Question

If $y={{x}^{{{x}^{{{x}^{.....\infty }}}}}}$ , then $y'$ is equal to:
(a) $\dfrac{-{{y}^{2}}}{x\left( 1-y\log x \right)}$
(b) $\dfrac{{{y}^{2}}}{1-y\log x}$
(c) $\dfrac{{{y}^{2}}}{x\left( 1-y\log x \right)}$
(d) $\dfrac{-{{y}^{2}}}{1-y\log x}$

Answer 1

Hint: Start by using $y={{x}^{{{x}^{{{x}^{.....\infty }}}}}}$ and taking log of both the sides of the equation. Now use the identity that $\log {{a}^{b}}=b\log a$ , which gives $\log y={{x}^{{{x}^{{{x}^{.....\infty }}}}}}\log x$ , which comes to be equal to $\log y=y\log x$ . Now differentiate both sides of the equation with respect to x. Use the uv rule of differentiation, i.e., $\dfrac{d\left( uv \right)}{dx}=v\dfrac{du}{dx}+u\dfrac{dv}{dx}$ .

Complete step-by-step solution -
The equation given in the question is:
$y={{x}^{{{x}^{{{x}^{.....\infty }}}}}}......(i)$
Now we know, if we take logs of both sides of the equation, we know that the equation remains valid. So, we will take logs of both sides of the equation. On doing so, we get
$\log y=\log {{x}^{{{x}^{{{x}^{.....\infty }}}}}}$
Now, we know that $\log {{a}^{b}}=b\log a$ . So, using this identity in our equation, we get
$\log y={{x}^{{{x}^{{{x}^{.....\infty }}}}}}\log x$
Now, we know that if we subtract 1 from infinity, we again get infinity. So, if we use equation (i), we get
 $\log y=y\log x$
Now we will differentiate both sides of the equation with respect to x. On doing so, we get
 $\dfrac{d\left( \log y \right)}{dx}=\dfrac{d\left( y\log x \right)}{dx}$
Using the uv rule of differentiation, i.e., $\dfrac{d\left( uv \right)}{dx}=v\dfrac{du}{dx}+u\dfrac{dv}{dx}$ and $\dfrac{d\left( \log y \right)}{dx}=\dfrac{1}{y}\dfrac{dy}{dx}$ , we get
$\dfrac{1}{y}\dfrac{dy}{dx}=\log x\dfrac{dy}{dx}+\dfrac{yd\left( \log x \right)}{dx}$
Now, we know that the derivative of $\log x\text{ is }\dfrac{1}{x}$ . So, using this in our equation, we get
$\dfrac{1}{y}\dfrac{dy}{dx}=\log x\times \dfrac{dy}{dx}+y\times \dfrac{1}{x}$
$\Rightarrow \dfrac{1}{y}\times \dfrac{dy}{dx}-\log x\times \dfrac{dy}{dx}=\dfrac{y}{x}$
Now, we will take $\dfrac{dy}{dx}$ common and solve.

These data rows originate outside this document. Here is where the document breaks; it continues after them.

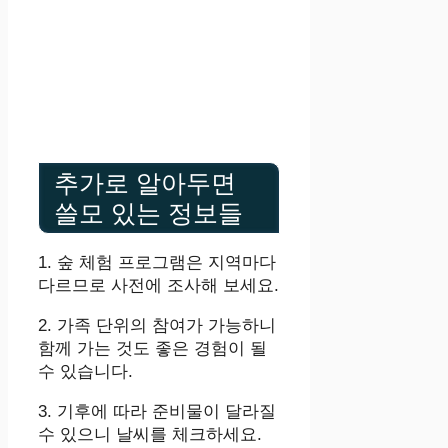
추가로 알아두면
쓸모 있는 정보들
1. 숲 체험 프로그램은 지역마다
다르므로 사전에 조사해 보세요.
2. 가족 단위의 참여가 가능하니
함께 가는 것도 좋은 경험이 될
수 있습니다.
3. 기후에 따라 준비물이 달라질
수 있으니 날씨를 체크하세요.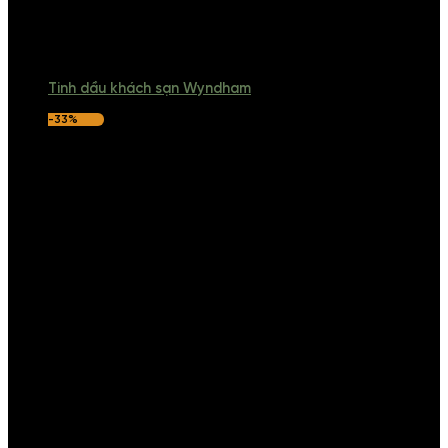
Tinh dầu khách sạn Wyndham
-33%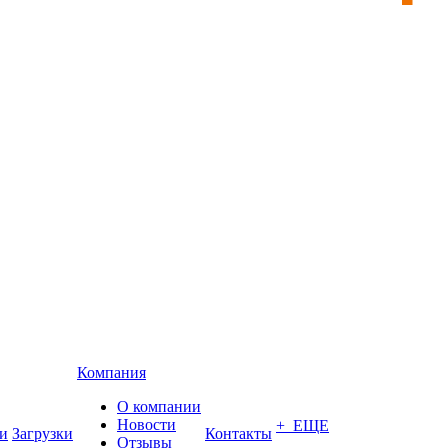
Компания
О компании
Новости
+ ЕЩЕ
и
Загрузки
Контакты
Отзывы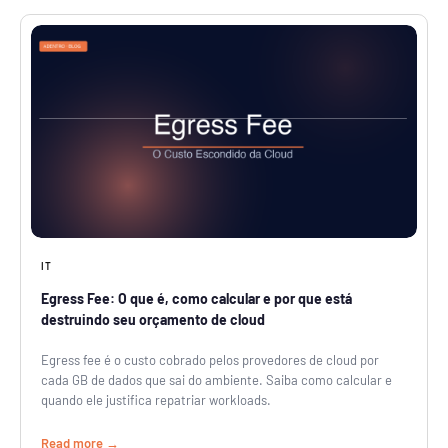
IT
Egress Fee: O que é, como calcular e por que está
destruindo seu orçamento de cloud
Egress fee é o custo cobrado pelos provedores de cloud por
cada GB de dados que sai do ambiente. Saiba como calcular e
quando ele justifica repatriar workloads.
Read more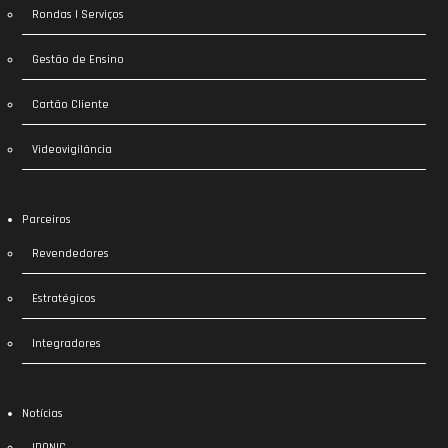
Rondas | Serviços
Gestão de Ensino
Cartão Cliente
Videovigilância
Parceiros
Revendedores
Estratégicos
Integradores
Notícias
IDONIC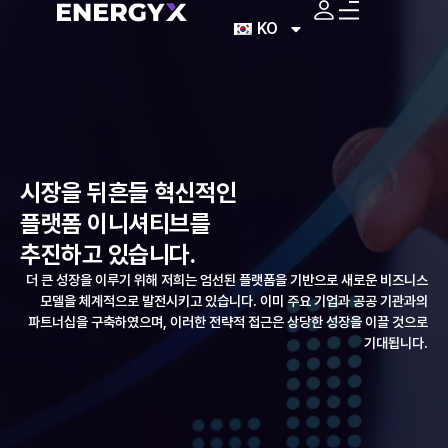
KO
시장을 뒤흔들 혁신적인
플랫폼 이니셔티브를
추진하고 있습니다.
더 큰 성장을 이루기 위해 저희는 엄선된 플랫폼을 기반으로 새로운 비즈니스
모델을 체계적으로 발전시키고 있습니다. 이미 주요 기업과 공공 기관과의
파트너십을 구축하였으며, 이러한 전략적 접근은 상당한 성장을 이끌 것으로
기대됩니다.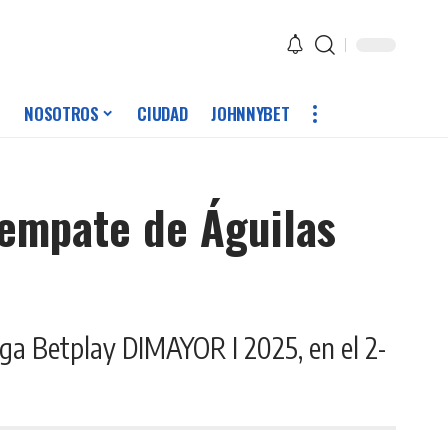
NOSOTROS
CIUDAD
JOHNNYBET
 empate de Águilas
Liga Betplay DIMAYOR I 2025, en el 2-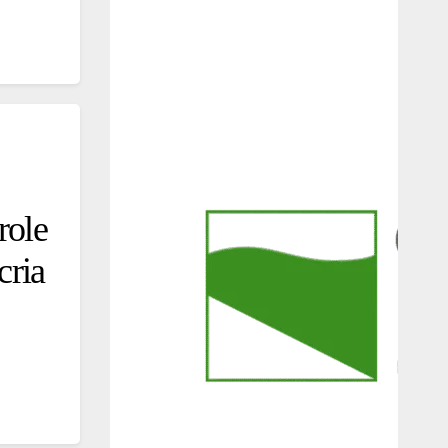
role
cria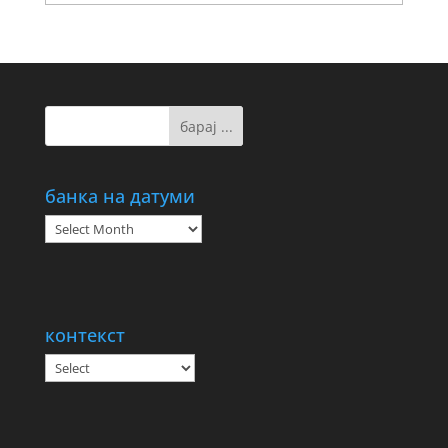
банка на датуми
банка
на
датуми
контекст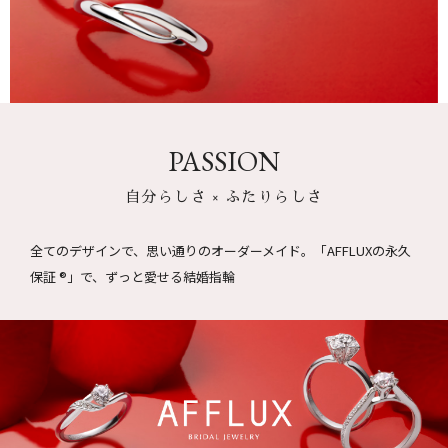
PASSION
自分らしさ × ふたりらしさ
全てのデザインで、思い通りのオーダーメイド。
「AFFLUXの永久
保証 ®」で、ずっと愛せる結婚指輪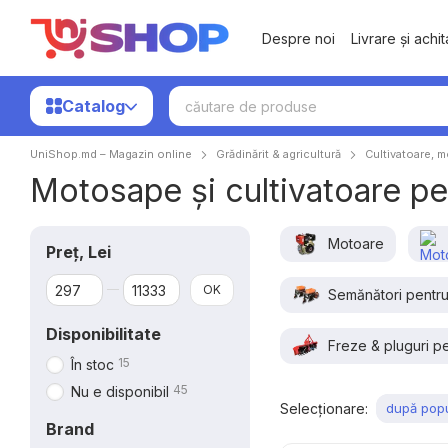
Mergi la conținutul principal
Despre noi
Livrare și achi
Catalog
UniShop.md – Magazin online
Grădinărit & agricultură
Cultivatoare, m
Motosape și cultivatoare pe
Motoare
Preț, Lei
De la Preț, Lei
Până la Preț, Lei
OK
Semănători pentru
Disponibilitate
Freze & pluguri pe
15
În stoc
45
Nu e disponibil
Selecționare:
după popu
Brand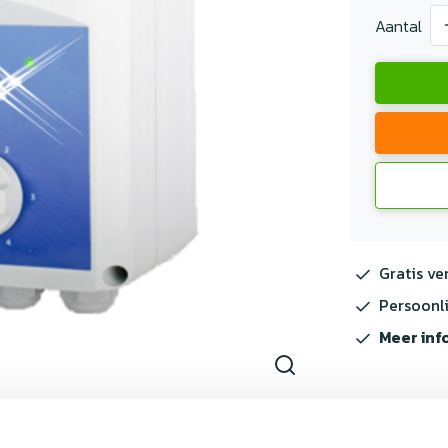
Aantal
Gratis ve
Persoonli
Meer inf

On doing so, we get
$\left( \dfrac{1}{y}-\log x \right)\dfrac{dy}{dx}=\dfrac{y}{x}$
$\Rightarrow \dfrac{dy}{dx}=\dfrac{y}{x\left( \dfrac{1}{y}-\log x \right)}$
Now we know that $\dfrac{dy}{dx}$ is y’. So, our equation becomes
$y'=\dfrac{{{y}^{2}}}{x\left( 1-y\log x \right)}$
Therefore, we can conclude that the answer to the above question is option (c).

Note: Be careful while reporting the answer and calculating it as there are two options with the same terms and differ just by the sign. Also, remember that for taking log of both the sides of the equation, both the sides must be positive. In the above question as nothing is mentioned so we consider both sides of the equation to be positive and take log on both sides.